### Records for this task
↓↓↓
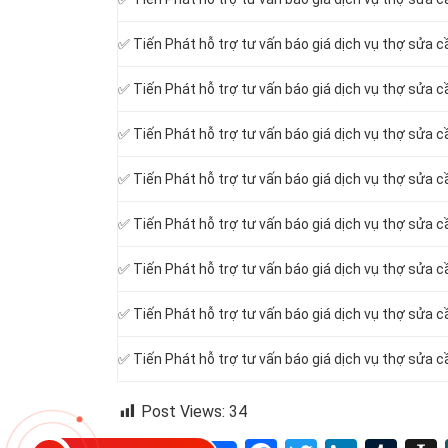
✅ Tiến Phát hỗ trợ tư vấn báo giá dịch vụ thợ sửa 
✅ Tiến Phát hỗ trợ tư vấn báo giá dịch vụ thợ sửa 
✅ Tiến Phát hỗ trợ tư vấn báo giá dịch vụ thợ sửa c
✅ Tiến Phát hỗ trợ tư vấn báo giá dịch vụ thợ sửa 
✅ Tiến Phát hỗ trợ tư vấn báo giá dịch vụ thợ sửa 
✅ Tiến Phát hỗ trợ tư vấn báo giá dịch vụ thợ sửa 
✅ Tiến Phát hỗ trợ tư vấn báo giá dịch vụ thợ sửa 
✅ Tiến Phát hỗ trợ tư vấn báo giá dịch vụ thợ sửa 
Post Views:
34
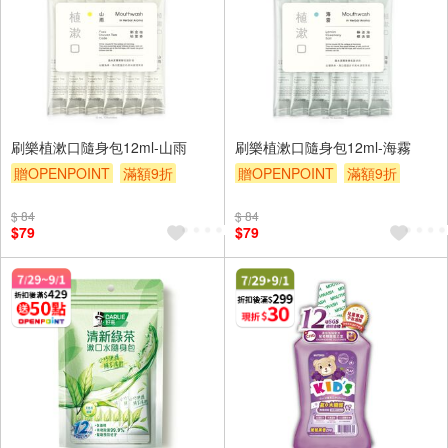
刷樂植漱口隨身包12ml-山雨
刷樂植漱口隨身包12ml-海霧
贈OPENPOINT
滿額9折
贈OPENPOINT
滿額9折
贈$200
贈$200
$ 84
$ 84
$79
$79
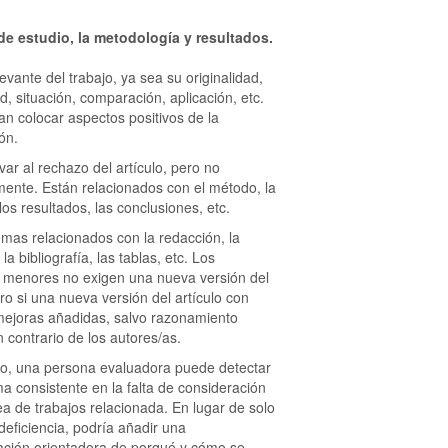
 de estudio, la metodología y resultados.
evante del trabajo, ya sea su originalidad,
d, situación, comparación, aplicación, etc.
an colocar aspectos positivos de la
ón.
var al rechazo del artículo, pero no
ente. Están relacionados con el método, la
los resultados, las conclusiones, etc.
mas relacionados con la redacción, la
 la bibliografía, las tablas, etc. Los
 menores no exigen una nueva versión del
ero si una nueva versión del artículo con
mejoras añadidas, salvo razonamiento
 contrario de los autores/as.
o, una persona evaluadora puede detectar
a consistente en la falta de consideración
ea de trabajos relacionada. En lugar de solo
 deficiencia, podría añadir una
ción orientadora de porqué y cómo se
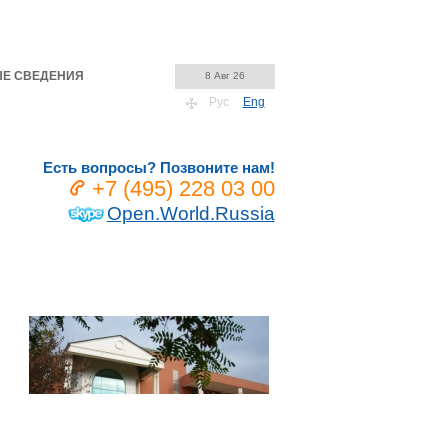
Е СВЕДЕНИЯ
8 Авг 26
Рус
Eng
Есть вопросы? Позвоните нам!
+7 (495) 228 03 00
Open.World.Russia
Учебные заведения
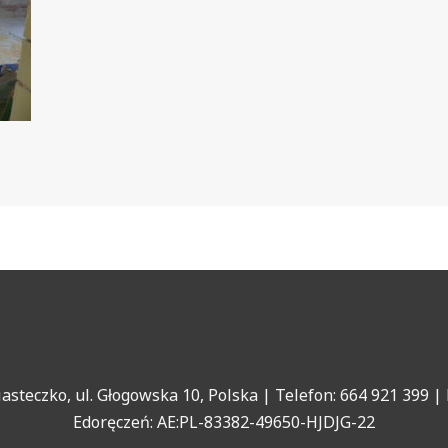
teczko, ul. Głogowska 10, Polska | Telefon: 664 921 399 | 
Edoręczeń: AE:PL-83382-49650-HJDJG-22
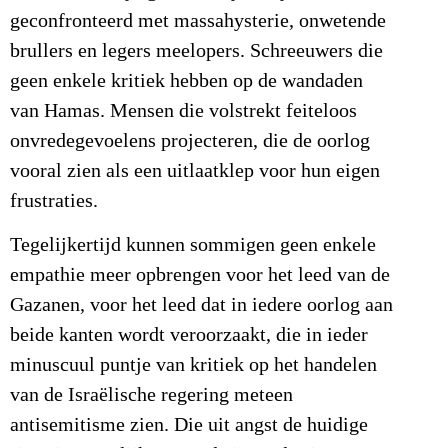
geconfronteerd met massahysterie, onwetende
brullers en legers meelopers. Schreeuwers die
geen enkele kritiek hebben op de wandaden
van Hamas. Mensen die volstrekt feiteloos
onvredegevoelens projecteren, die de oorlog
vooral zien als een uitlaatklep voor hun eigen
frustraties.
Tegelijkertijd kunnen sommigen geen enkele
empathie meer opbrengen voor het leed van de
Gazanen, voor het leed dat in iedere oorlog aan
beide kanten wordt veroorzaakt, die in ieder
minuscuul puntje van kritiek op het handelen
van de Israëlische regering meteen
antisemitisme zien. Die uit angst de huidige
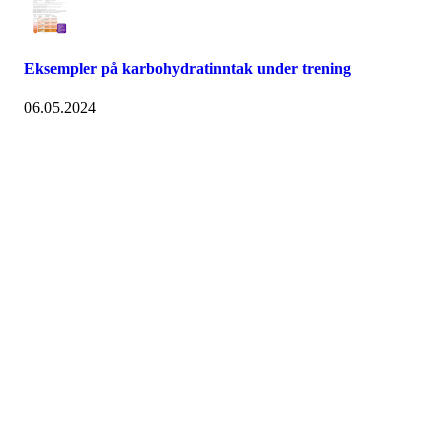
Eksempler på karbohydratinntak under trening
06.05.2024
Postadr: Postboks 34 Bekkelagshøgda, 1109 Oslo Tlf: 987 02033
Mail:
post@ihs.no
Her finner du oss
Personvern
Åpenhetsloven
ARP
Avbestillingsregler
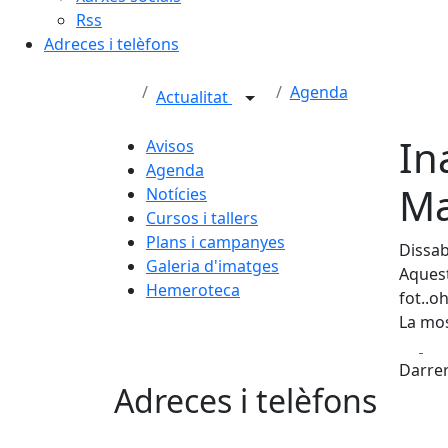
Rss
Adreces i telèfons
Agenda
Actualitat
In
Avisos
Agenda
Ma
Notícies
Cursos i tallers
Plans i campanyes
Dissab
Galeria d'imatges
Aquest
Hemeroteca
fot..o
La mos
Fa
Darrer
Adreces i telèfons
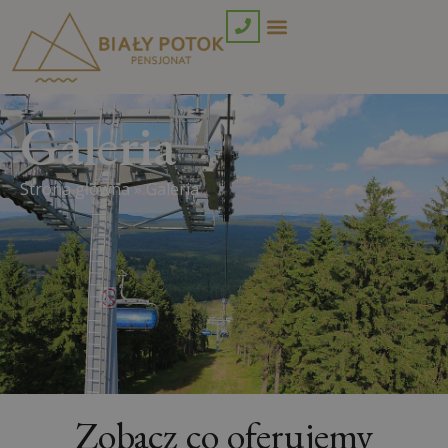
Galeria
Strona główna
»
Galeria
Zobacz co oferujemy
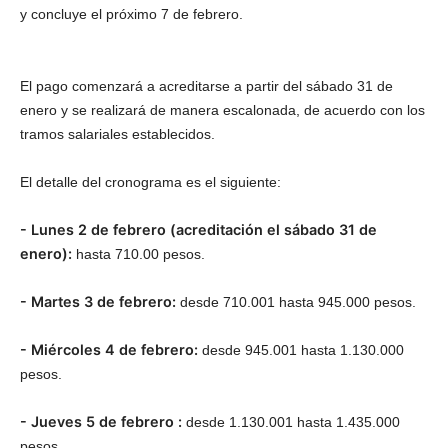
y concluye el próximo 7 de febrero.
El pago comenzará a acreditarse a partir del sábado 31 de
enero y se realizará de manera escalonada, de acuerdo con los
tramos salariales establecidos.
El detalle del cronograma es el siguiente:
- Lunes 2 de febrero (acreditación el sábado 31 de
enero):
hasta 710.00 pesos.
- Martes 3 de febrero:
desde 710.001 hasta 945.000 pesos.
- Miércoles 4 de febrero:
desde 945.001 hasta 1.130.000
pesos.
- Jueves 5 de febrero :
desde 1.130.001 hasta 1.435.000
pesos.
↑↑↑
### Work order
Only the pictures are dropped when you print the material; everything else is copied exactly.

### Task output
✅ Tiến Phát hỗ trợ tư vấn báo giá dịch vụ thợ sửa 
✅ Tiến Phát hỗ trợ tư vấn báo giá dịch vụ thợ sửa 
✅ Tiến Phát hỗ trợ tư vấn báo giá dịch vụ thợ sửa c
✅ Tiến Phát hỗ trợ tư vấn báo giá dịch vụ thợ sửa 
✅ Tiến Phát hỗ trợ tư vấn báo giá dịch vụ thợ sửa 
✅ Tiến Phát hỗ trợ tư vấn báo giá dịch vụ thợ sửa 
✅ Tiến Phát hỗ trợ tư vấn báo giá dịch vụ thợ sửa 
✅ Tiến Phát hỗ trợ tư vấn báo giá dịch vụ thợ sửa 
Post Views:
34
刷樂植漱口隨身包12ml-山雨
刷樂植漱口隨身包12ml-海霧
贈OPENPOINT
滿額9折
贈OPENPOINT
滿額9折
贈$200
贈$200
$ 84
$ 84
$79
$79
 de estudio, la metodología y resultados.
evante del trabajo, ya sea su originalidad,
d, situación, comparación, aplicación, etc.
an colocar aspectos positivos de la
ón.
var al rechazo del artículo, pero no
ente. Están relacionados con el método, la
los resultados, las conclusiones, etc.
mas relacionados con la redacción, la
 la bibliografía, las tablas, etc. Los
 menores no exigen una nueva versión del
ero si una nueva versión del artículo con
mejoras añadidas, salvo razonamiento
 contrario de los autores/as.
o, una persona evaluadora puede detectar
a consistente en la falta de consideración
ea de trabajos relacionada. En lugar de solo
 deficiencia, podría añadir una
ción orientadora de porqué y cómo se
Е СВЕДЕНИЯ
8 Авг 26
Рус
Eng
Есть вопросы? Позвоните нам!
+7 (495) 228 03 00
Open.World.Russia
Учебные заведения
teczko, ul. Głogowska 10, Polska | Telefon: 664 921 399 | 
Edoręczeń: AE:PL-83382-49650-HJDJG-22
geconfronteerd met massahysterie, onwetende
brullers en legers meelopers. Schreeuwers die
geen enkele kritiek hebben op de wandaden
van Hamas. Mensen die volstrekt feiteloos
onvredegevoelens projecteren, die de oorlog
vooral zien als een uitlaatklep voor hun eigen
frustraties.
Tegelijkertijd kunnen sommigen geen enkele
empathie meer opbrengen voor het leed van de
Gazanen, voor het leed dat in iedere oorlog aan
beide kanten wordt veroorzaakt, die in ieder
minuscuul puntje van kritiek op het handelen
van de Israëlische regering meteen
antisemitisme zien. Die uit angst de huidige
Eksempler på karbohydratinntak under trening
06.05.2024
Postadr: Postboks 34 Bekkelagshøgda, 1109 Oslo Tlf: 987 02033
Mail:
post@ihs.no
Her finner du oss
Personvern
Åpenhetsloven
ARP
Avbestillingsregler
Rss
Adreces i telèfons
Agenda
Actualitat
In
Avisos
Agenda
Ma
Notícies
Cursos i tallers
Plans i campanyes
Dissab
Galeria d'imatges
Aquest
Hemeroteca
fot..o
La mos
Fa
Darrer
Adreces i telèfons
Galeria
Strona główna
»
Galeria
Zobacz co oferujemy
y concluye el próximo 7 de febrero.
El pago comenzará a acreditarse a partir del sábado 31 de
enero y se realizará de manera escalonada, de acuerdo con los
tramos salariales establecidos.
El detalle del cronograma es el siguiente:
- Lunes 2 de febrero (acreditación el sábado 31 de
enero):
hasta 710.00 pesos.
- Martes 3 de febrero:
desde 710.001 hasta 945.000 pesos.
- Miércoles 4 de febrero:
desde 945.001 hasta 1.130.000
pesos.
- Jueves 5 de febrero :
desde 1.130.001 hasta 1.435.000
pesos.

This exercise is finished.